Semi-parametric regression models for risk differences, rate differences and relative risks
thesisposted on 28.03.2022, 20:55 authored by Mark William Donoghoe
Two fundamental biostatistical measures are the risk and the rate of event occurrence, representing the probability of an event and the expected number of events during a fixed time period. Regression models can be used to relate an individual's characteristics to the risk or rate of an event, such as the occurrence of disease or death. This allows identification of high-risk individuals and can reveal ways in which risk may be reduced. Generalised linear models (GLMs) for binary and count data are an important statistical tool for risk and rate modelling, and semi-parametric extensions provide additional flexibility. However, some key GLMs of interest have parameter constraints implied by the risk and rate models, and standard model-fitting algorithms can be numerically unstable. This is particularly true for GLMs that allow estimation of risk differences, rate differences and relative risks. In this thesis by publication new variants of the Expectation-Maximisation (EM) algorithm are developed in order to provide reliable and flexible methods for fitting such models to binary and count data. This begins with the development of a method for additional binomial GLMs, which allows for reliable adjustment of risk differences. An extension of this and other EM-type algorithms for binomial and Poisson GLMs is then provided, which allows for flexible semi-parametric regression based on spline models. As well as risk differences, these models allow reliable estimation of rate differences and relative risks.
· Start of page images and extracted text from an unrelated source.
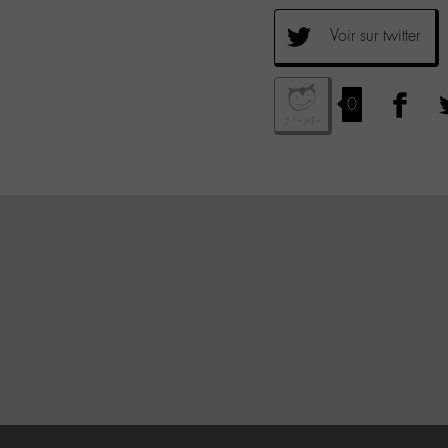
Voir sur twitter
0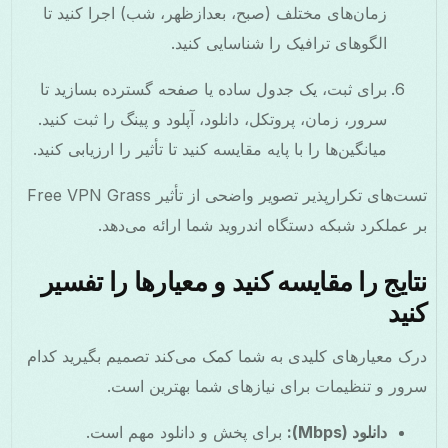
زمان‌های مختلف (صبح، بعدازظهر، شب) اجرا کنید تا
الگوهای ترافیک را شناسایی کنید.
برای ثبت، یک جدول ساده یا صفحه گسترده بسازید تا
سرور، زمان، پروتکل، دانلود، آپلود و پینگ را ثبت کنید.
میانگین‌ها را با پایه مقایسه کنید تا تأثیر را ارزیابی کنید.
تست‌های تکرارپذیر تصویر واضحی از تأثیر Free VPN Grass
بر عملکرد شبکه دستگاه اندروید شما ارائه می‌دهد.
نتایج را مقایسه کنید و معیارها را تفسیر
کنید
درک معیارهای کلیدی به شما کمک می‌کند تصمیم بگیرید کدام
سرور و تنظیمات برای نیازهای شما بهترین است.
دانلود (Mbps):
برای پخش و دانلود مهم است.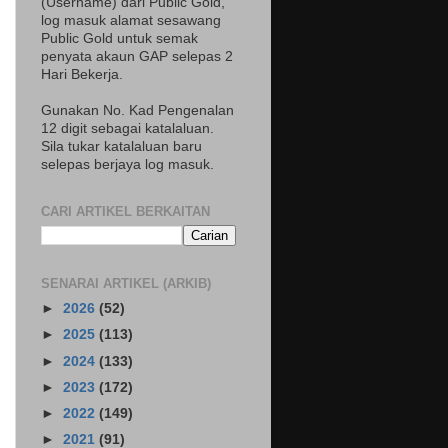
(Username) dari Public Gold,
log masuk alamat sesawang
Public Gold untuk semak
penyata akaun GAP selepas 2
Hari Bekerja.
Gunakan No. Kad Pengenalan
12 digit sebagai katalaluan.
Sila tukar katalaluan baru
selepas berjaya log masuk.
CARI ARTIKEL BERKAITAN
SENARAI ARTIKEL (ARKIB)
►
2026
(52)
►
2025
(113)
►
2024
(133)
►
2023
(172)
►
2022
(149)
►
2021
(91)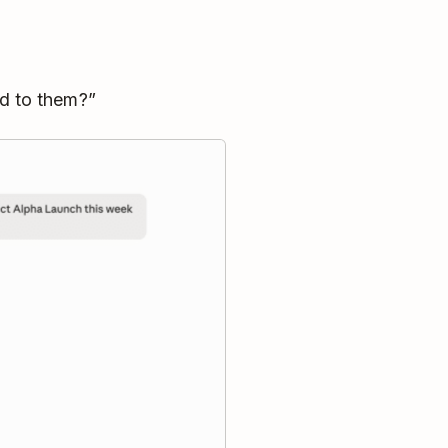
d to them?”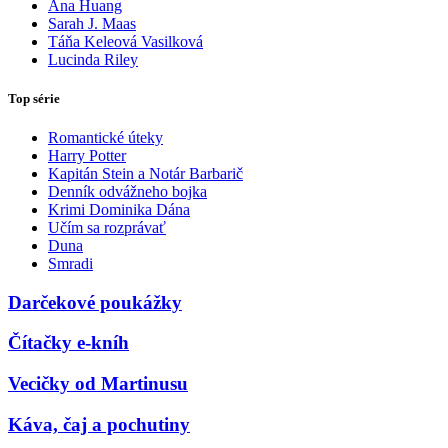
Ana Huang
Sarah J. Maas
Táňa Keleová Vasilková
Lucinda Riley
Top série
Romantické úteky
Harry Potter
Kapitán Stein a Notár Barbarič
Denník odvážneho bojka
Krimi Dominika Dána
Učím sa rozprávať
Duna
Smradi
Darčekové poukážky
Čítačky e-kníh
Vecičky od Martinusu
Káva, čaj a pochutiny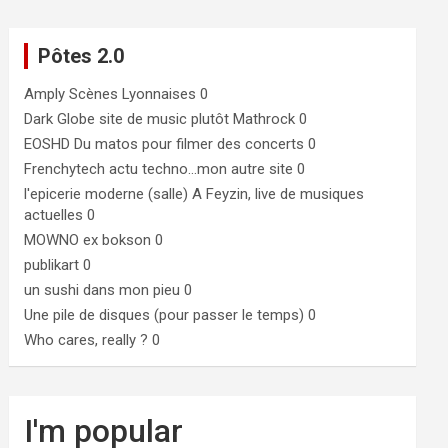
Pôtes 2.0
Amply
Scènes Lyonnaises 0
Dark Globe
site de music plutôt Mathrock 0
EOSHD
Du matos pour filmer des concerts 0
Frenchytech
actu techno…mon autre site 0
l'epicerie moderne (salle)
A Feyzin, live de musiques
actuelles 0
MOWNO ex bokson
0
publikart
0
un sushi dans mon pieu
0
Une pile de disques (pour passer le temps)
0
Who cares, really ?
0
I'm popular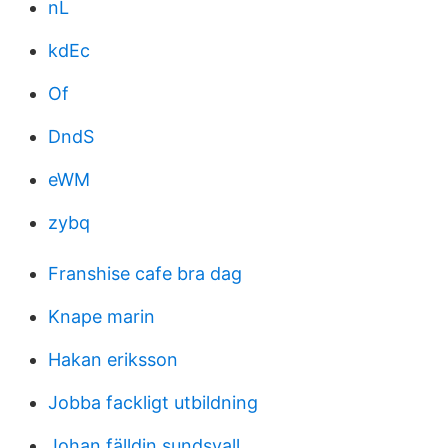
nL
kdEc
Of
DndS
eWM
zybq
Franshise cafe bra dag
Knape marin
Hakan eriksson
Jobba fackligt utbildning
Johan fälldin sundsvall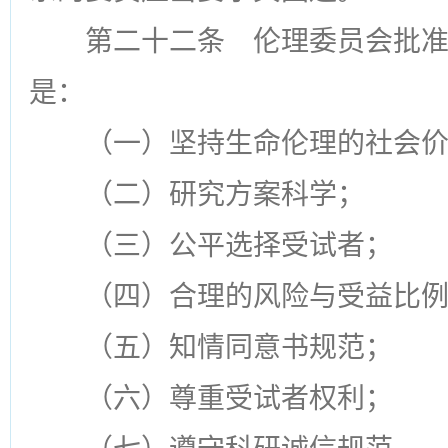
第二十二条
伦理委员会批准
是：
（一）坚持生命伦理的社会
（二）研究方案科学；
（三）公平选择受试者；
（四）合理的风险与受益比
（五）知情同意书规范；
（六）尊重受试者权利；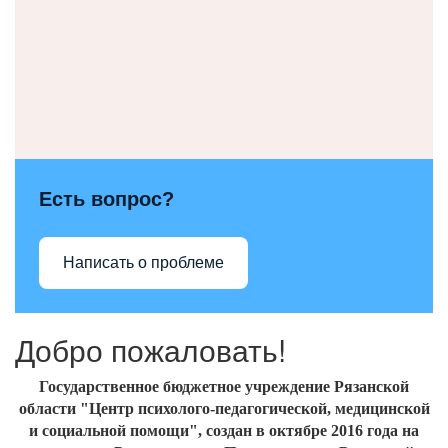
Есть вопрос?
Написать о проблеме
Добро пожаловать!
Государственное бюджетное учреждение Рязанской
области "Центр психолого-педагогической, медицинской
и социальной помощи", создан
в октябре 2016
года на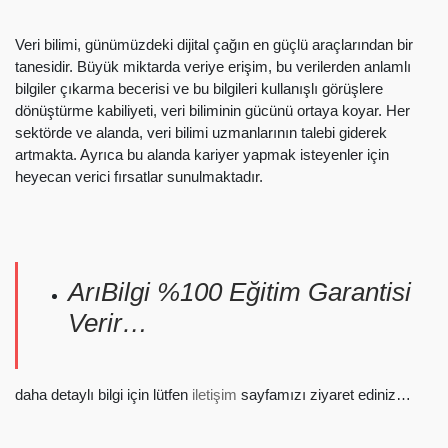
Veri bilimi, günümüzdeki dijital çağın en güçlü araçlarından bir
tanesidir. Büyük miktarda veriye erişim, bu verilerden anlamlı
bilgiler çıkarma becerisi ve bu bilgileri kullanışlı görüşlere
dönüştürme kabiliyeti, veri biliminin gücünü ortaya koyar. Her
sektörde ve alanda, veri bilimi uzmanlarının talebi giderek
artmakta. Ayrıca bu alanda kariyer yapmak isteyenler için
heyecan verici fırsatlar sunulmaktadır.
ArıBilgi %100 Eğitim Garantisi
Verir…
daha detaylı bilgi için lütfen
iletişim
sayfamızı ziyaret ediniz…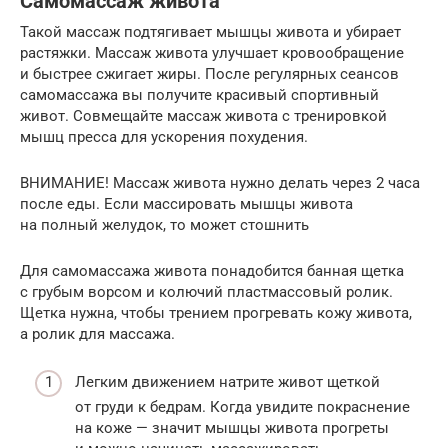
Самомассаж живота
Такой массаж подтягивает мышцы живота и убирает
растяжки. Массаж живота улучшает кровообращение
и быстрее сжигает жиры. После регулярных сеансов
самомассажа вы получите красивый спортивный
живот. Совмещайте массаж живота с тренировкой
мышц пресса для ускорения похудения.
ВНИМАНИЕ! Массаж живота нужно делать через 2 часа
после еды. Если массировать мышцы живота
на полный желудок, то может стошнить
Для самомассажа живота понадобится банная щетка
с грубым ворсом и колючий пластмассовый ролик.
Щетка нужна, чтобы трением прогревать кожу живота,
а ролик для массажа.
Легким движением натрите живот щеткой
от груди к бедрам. Когда увидите покраснение
на коже — значит мышцы живота прогреты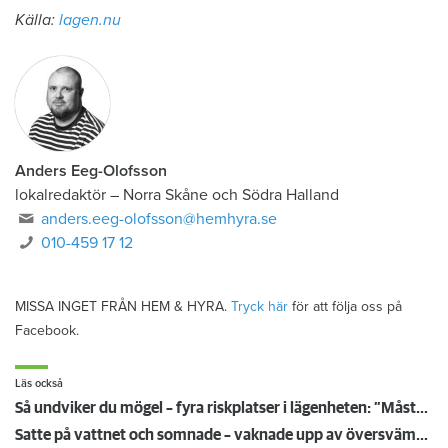
Källa:
lagen.nu
Anders Eeg-Olofsson
lokalredaktör
–
Norra Skåne och Södra Halland
anders.eeg-olofsson@hemhyra.se
010-459 17 12
MISSA INGET FRÅN HEM & HYRA.
Tryck här
för att följa oss på
Facebook.
Läs också
Så undviker du mögel – fyra riskplatser i lägenheten: ”Måste städa bort”
Satte på vattnet och somnade – vaknade upp av översvämning hos grannen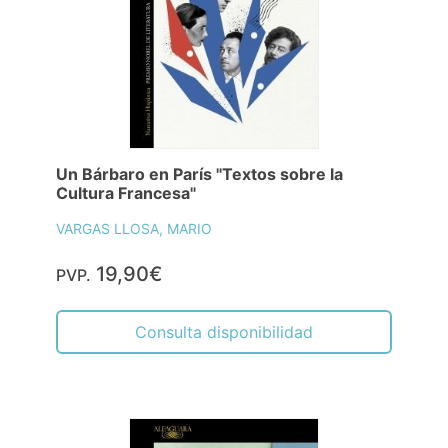
Un Bárbaro en París "Textos sobre la
Cultura Francesa"
VARGAS LLOSA, MARIO
19,90€
PVP.
Consulta disponibilidad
A method for additive regression under a negative binomial model is also developed, which can be used to estimate rate differences when the observed counts show more variation than is expected under a Poisson model. These methods all ensure that the fitted models respect the required parameter constraints, and their stability allows us to reliably use resampling methods that require many auxiliary analyses, such as the bootstrap. The utility of these approaches is demonstrated by applying them to various clinical datasets. The methods described in this thesis have all been implemented in open-source packages for the R computing environment and have been made available online.